Wrongful Discharge – An Exception To The At-Will Employment Doctrine Lawyer Milwaukee Wisconsin
Wisconsin has long been an “at-will” employment state. However, the right to summarily fire an employee is not all pervasive. There are a number of recent developments which have eroded the concept of employment-at-will. “Wrongful discharge” is one of the numerous exceptions to the employment-at-will doctrine. In 1983, the Supreme Court of Wisconsin held that when an employee refuses to act in an unlawful manner, the employer would be violating public policy by terminating the employee for such behavior. “Public policy” is defined as that which embodies the community common sense and common conscience.
In a 1986 case, a company fired one of its cashiers when she refused to reimburse the company for its loss after she cashed a customer’s stolen check. Section 103.455 of the Wisconsin Statutes prohibits employers from making a wage deduction for stolen property. The Supreme Court of Wisconsin found that the employer’s ultimatum–“pay or be fired”–violated the public policy evidenced by section 103.455. The Court established a two step process for plaintiffs to follow in public policy cases. They must (1) identify a fundamental and well-defined mandate of public policy that derives from a constitutional or statutory provision, and (2) establish that their discharge violated that public policy.
In 1988, the Court expanded the doctrine further finding that an employee may prevail on a wrongful discharge claim with proof that he or she was compelled to act in a way that was contrary to the letter or spirit of a statutory or constitutional provision.
Recent Expansion of Wrongful Discharge Doctrine.
More recently, the Supreme Court of Wisconsin decided a wrongful discharge case involving two nursing home employees who were fired shortly after they reported mistreatment of patients. The employees were allowed to pursue a wrongful termination suit even though the employer had not requested the employees to violate the reporting obligation. The Court found that the employees had complained in response to a more significant legal command, one imposed by the legislature to further promote strong public policy of protecting nursing home residents.
In Strozinsky v. Brown Deer School District, the Supreme Court of Wisconsin framed two issues. First, whether fundamental and well defined public policies can reside in federal tax laws. Second, whether the constructive discharge doctrine applies to a common-law claim for wrongful discharge. Cathy Strozinsky (“Strozinsky”), who was represented by Attorney Alan C. Olson, was the payroll clerk for the District. Its Superintendent verbally abused her after she made a social security tax withholding from his bonus pay. She explained that he appeared hostile, threatening, and verbally abusive. She became physically sick after the confrontation with the Superintendent. Thereafter, Strozinsky’s work responsibilities diminished and management ceased communicating with her. Strozinsky contacted the IRS to confirm that the shortcomings in the tax withholdings did not comply with federal law and that she personally could be held liable for breaking tax laws. Strozinsky resigned approximately seven weeks after the employer’s harassment began.

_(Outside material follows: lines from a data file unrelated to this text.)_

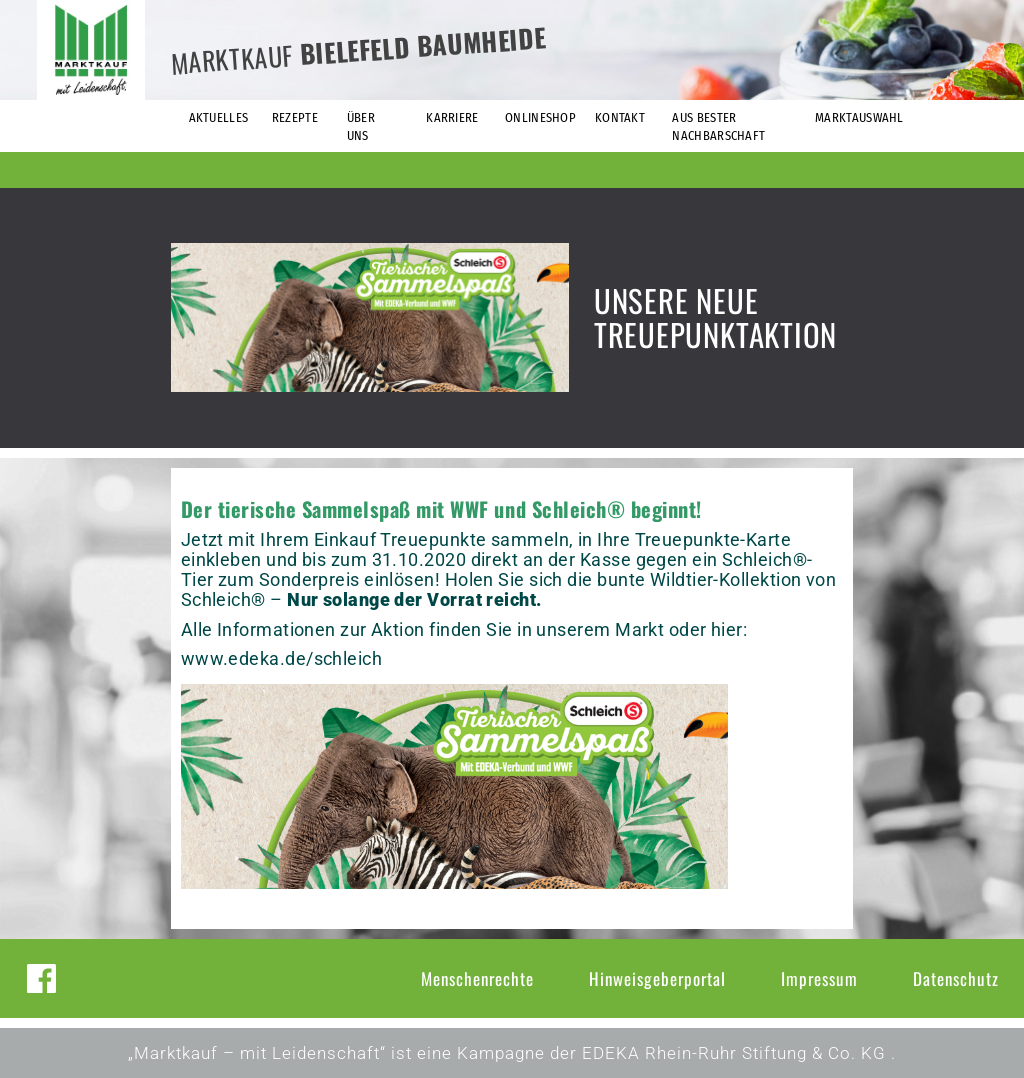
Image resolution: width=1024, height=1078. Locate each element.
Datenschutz (956, 978)
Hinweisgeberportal (657, 978)
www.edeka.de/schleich (281, 658)
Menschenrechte (477, 978)
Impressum (819, 978)
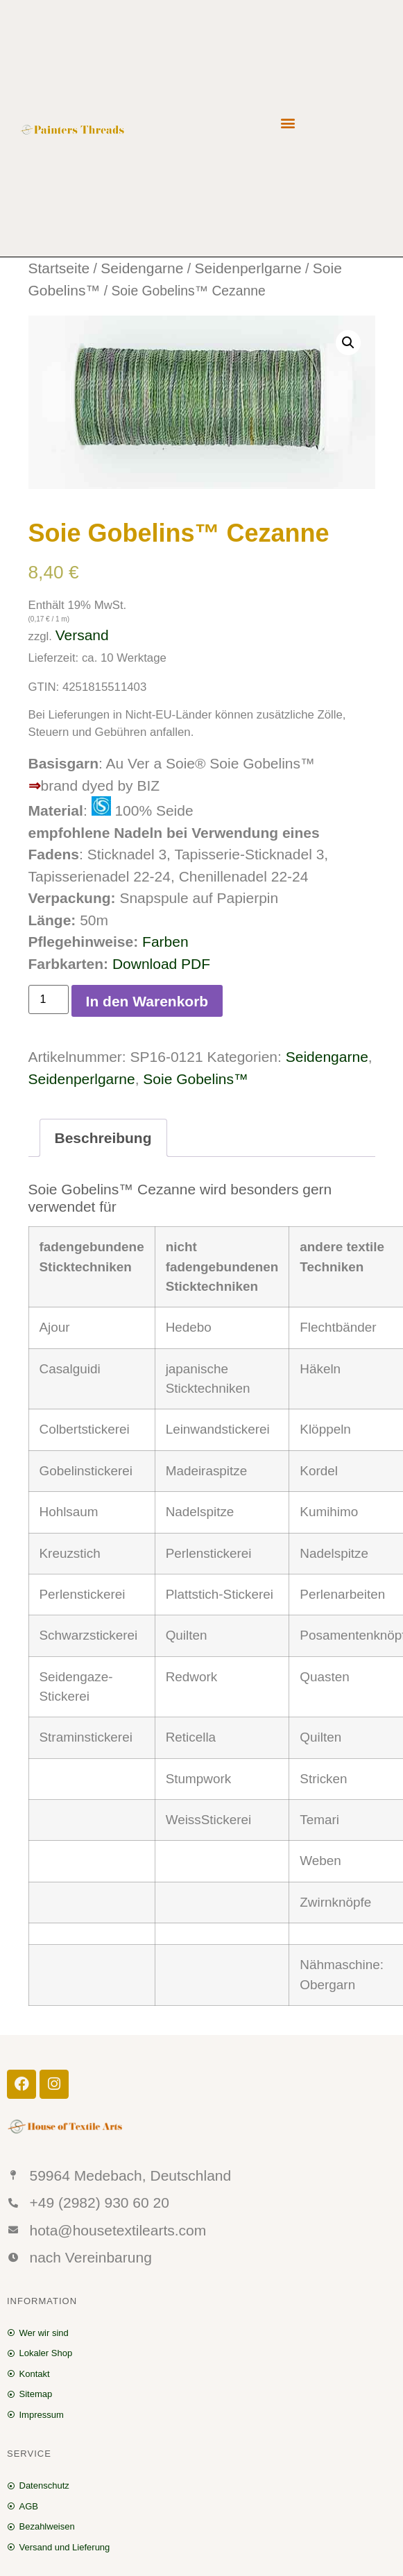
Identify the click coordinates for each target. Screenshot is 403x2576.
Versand (82, 635)
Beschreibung (103, 1138)
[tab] (103, 1138)
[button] (288, 122)
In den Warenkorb (147, 1001)
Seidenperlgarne (248, 268)
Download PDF (161, 964)
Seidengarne (142, 268)
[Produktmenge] (48, 999)
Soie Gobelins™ (195, 1079)
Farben (165, 942)
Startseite (59, 268)
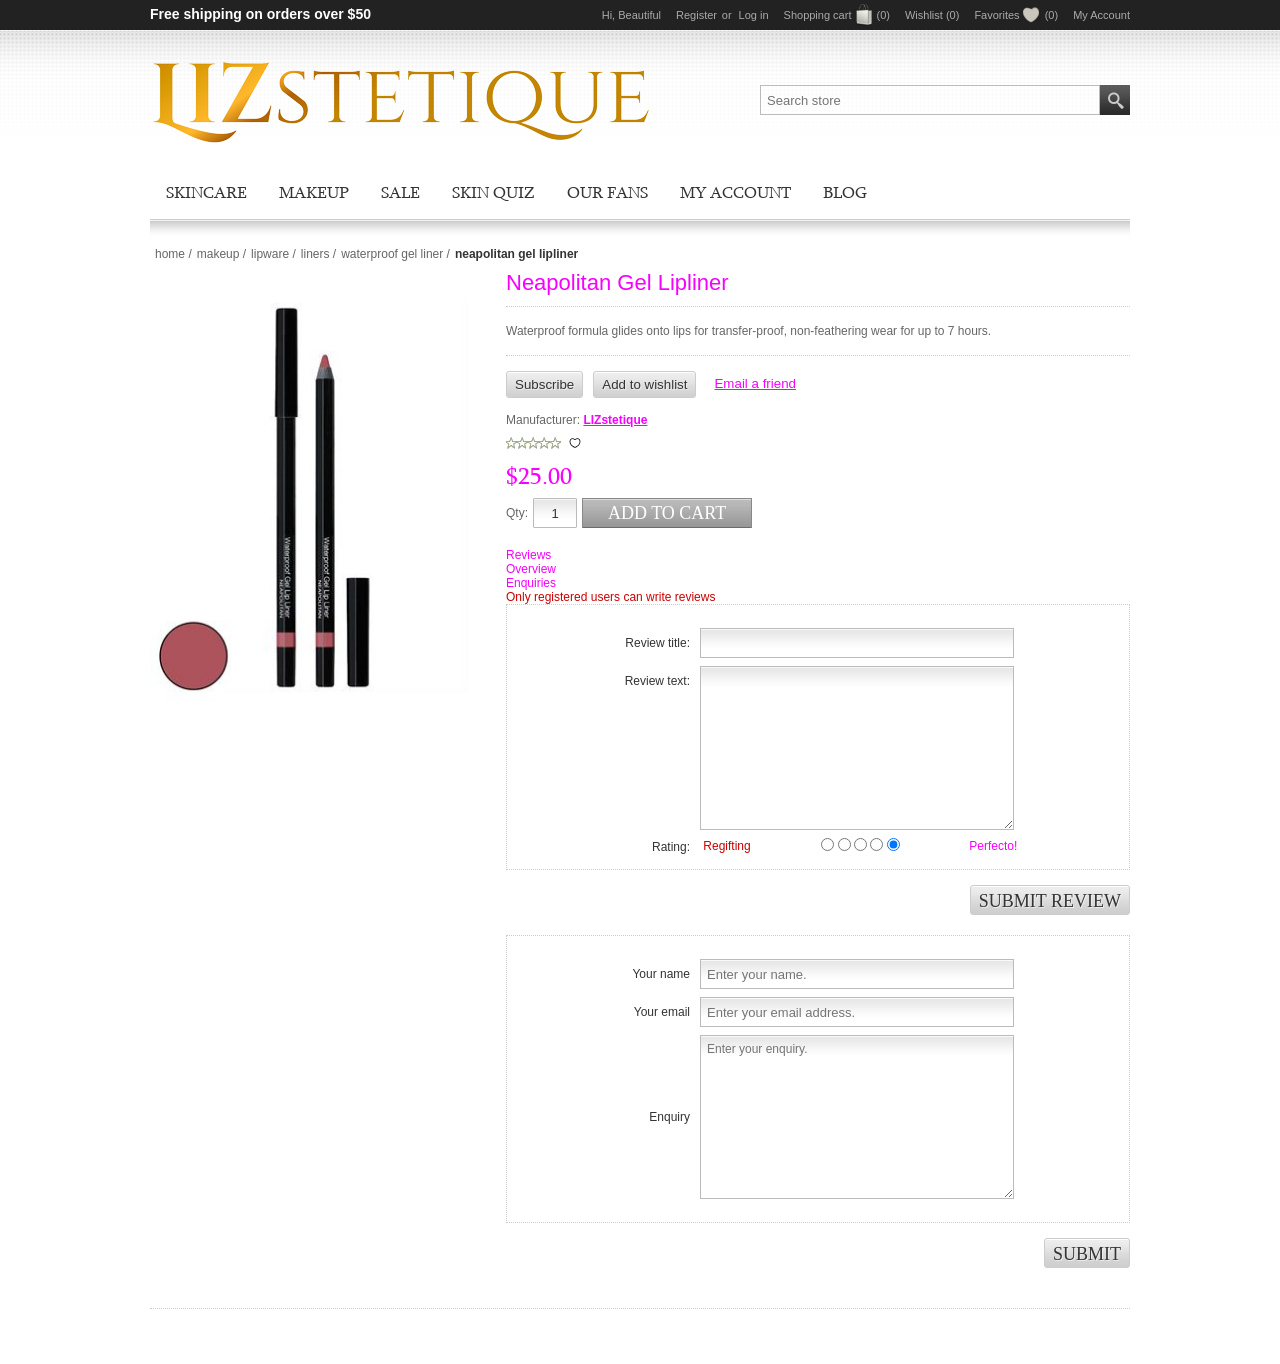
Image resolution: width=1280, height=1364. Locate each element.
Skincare (206, 192)
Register (696, 15)
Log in (754, 15)
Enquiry (669, 1117)
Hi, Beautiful (631, 15)
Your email (662, 1012)
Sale (400, 192)
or (727, 15)
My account (735, 192)
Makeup (314, 192)
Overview (531, 569)
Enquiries (531, 583)
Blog (845, 192)
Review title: (657, 643)
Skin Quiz (493, 192)
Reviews (528, 555)
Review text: (657, 681)
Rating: (671, 847)
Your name (661, 974)
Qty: (517, 513)
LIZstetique (615, 420)
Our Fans (607, 192)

The Strozinsky court held that taken together, the cumulative effect of these circumstances present a factual question for the jury to determine whether Strozinsky’s resignation was voluntary or whether it constituted a constructive discharge.
The Strozinsky court also held that substantial public policy interests can reside in certain federal statutory provisions. The Strozinsky court reasoned that, “[t]he effect on the employee of having to choose between keeping his [or her] job or following the law…is the same regardless of the origin of the law.”
Application of the Constructive Discharge Doctrine
The doctrine of constructive discharge recognizes that in an attempt to avoid liability, an employer may refrain from expressly firing an employee, preferring instead to engage in conduct causing him or her to quit. Such employer-attempted “end runs” around wrongful discharge are prevented by application of the doctrine of constructive discharge. The doctrine operates “to discard form for substance, to reject sham for reality” and recognizes that resignations created by certain intolerable working conditions are, in fact, actual firings.
To raise the constructive discharge defense, the employee must establish conditions so intolerable that he or she felt compelled to resign. The question hinges on whether a reasonable person in the position of the plaintiff would feel forced to quit. Inferior work assignments, transfers to less favorable job duties, and substandard performance reviews alone generally do not create intolerable conditions. Rather, the situation must be unusually aggravating and surpass single, trivial, or isolated incidents of misconduct.
The Strozinsky holding recognizes that employers cannot escape liability by coercing a resignation instead of formally uttering the words “you’re fired.”